= Chapman's Dugout =

In the early 1860s Stephen B. Chapman and his family lived on a farm near the town of Black Jack, south of Lawrence, Kansas. In summer 1863 Bushwhackers began traveling through the area, terrorizing the citizens. After William C. Quantrill's Lawrence Massacre on August 21, 1863, the family in September moved west, since the guerrillas passed within sight of their farm.

They arrived in Ottawa County, Kansas, in October, settling on the Solomon River. They and some of their new neighbors built them a dugout, a single room measuring fourteen by sixteen feet. The dugout had a fireplace and probably logs and/or sod were used for the roof and some of the walls. After the structure was completed, the family moved into it and Mr. Chapman built a rough wood floor for it.

Very quickly the Chapman home started to serve the growing numbers of settlers as a fort during Indian disturbances. During this time relations between the settlers and the Indians were hostile and many Indian raids transpired. Sometimes large numbers of settlers took refuge in the Chapman dugout. The largest number was fifty-two men, women and children. In the nights of refuge, the men would keep watch for Indians and the women and children would sleep on quilts on the floor.

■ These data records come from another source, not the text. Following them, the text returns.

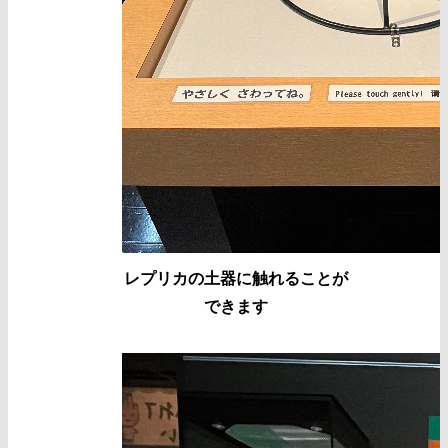
レプリカの土器に触れることが
できます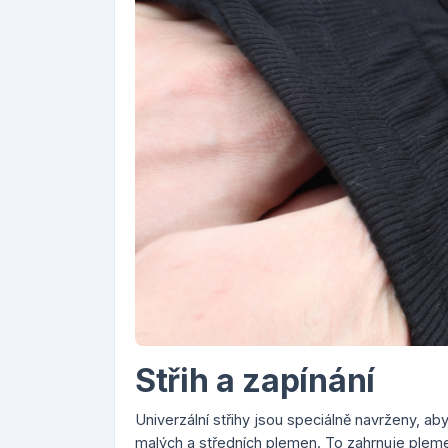
Střih a zapínání
Univerzální střihy jsou speciálně navrženy, a
malých a středních plemen. To zahrnuje plem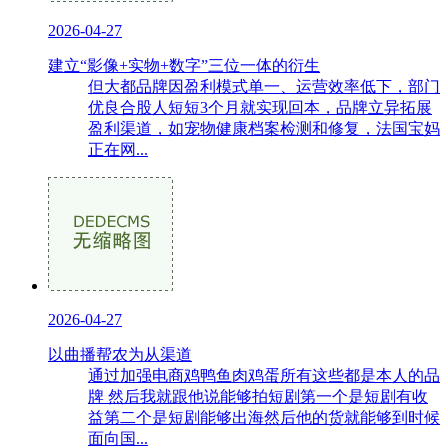
2026-04-27
建立“影像+实物+数字”三位一体的衍生
但大都品牌因盈利模式单一、运营效率低下，部门
优良合股人短短3个月就实现回本，品牌立异拓展
盈利渠道，如宠物健康档案检测和修复，法国宝妈
正在网...
2026-04-27
以曲播帮农为从渠道
通过加强电商鸡鸭鱼肉鸡蛋所有这些都是本人的品
牌 然后我就跟他说能够拍短剧第一个是短剧有收
益第二个是短剧能够出海然后他的货就能够到时候
面向国...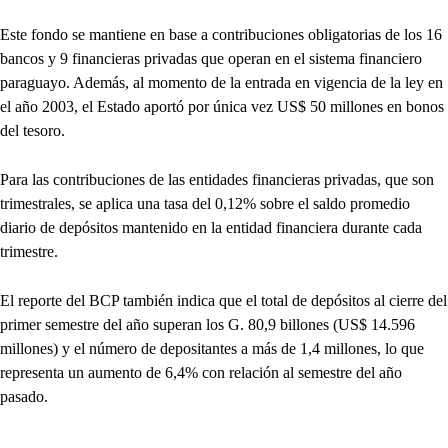
Este fondo se mantiene en base a contribuciones obligatorias de los 16
bancos y 9 financieras privadas que operan en el sistema financiero
paraguayo. Además, al momento de la entrada en vigencia de la ley en
el año 2003, el Estado aportó por única vez US$ 50 millones en bonos
del tesoro.
Para las contribuciones de las entidades financieras privadas, que son
trimestrales, se aplica una tasa del 0,12% sobre el saldo promedio
diario de depósitos mantenido en la entidad financiera durante cada
trimestre.
El reporte del BCP también indica que el total de depósitos al cierre del
primer semestre del año superan los G. 80,9 billones (US$ 14.596
millones) y el número de depositantes a más de 1,4 millones, lo que
representa un aumento de 6,4% con relación al semestre del año
pasado.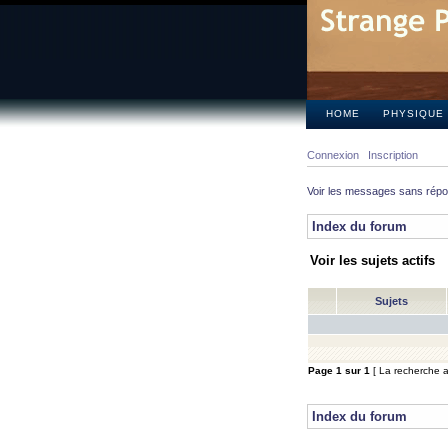
HOME
PHYSIQUE
Connexion
Inscription
Voir les messages sans rép
Index du forum
Voir les sujets actifs
Sujets
Page
1
sur
1
[ La recherche a 
Index du forum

One time the Indians set a grass fire in an apparent attempt to burn out the white settlers. The native prairie grass was six feet high and burned well in the wind that accompanied the fire. The result was many buffalo died in the fire.

When the Chapman dugout was used as the area fortress, it served as the community Sunday school. About ten persons met there every Sunday.

The dugout's use as a refuge pretty much ended by summer 1864. At that time Fort Solomon was built about a mile to the north. The town of Lindsey developed around Fort Solomon. The majority of the county's population lived in log cabins inside Fort Solomon from summer 1864 to spring 1865.

Even the Chapmans had a cabin inside the fort, but apparently they never took refuge in it. They preferred to remain in their dugout. Capt. Elisha Hammer took a troop detachment from Salina to visit Ottawa County and begged the Chapmans to leave their dugout. They still stayed, enduring near starvation.

Eventually the raids ceased. In 1868 or 1869 the Chapmans completed a brick house and left their dugout, which fell into disrepair.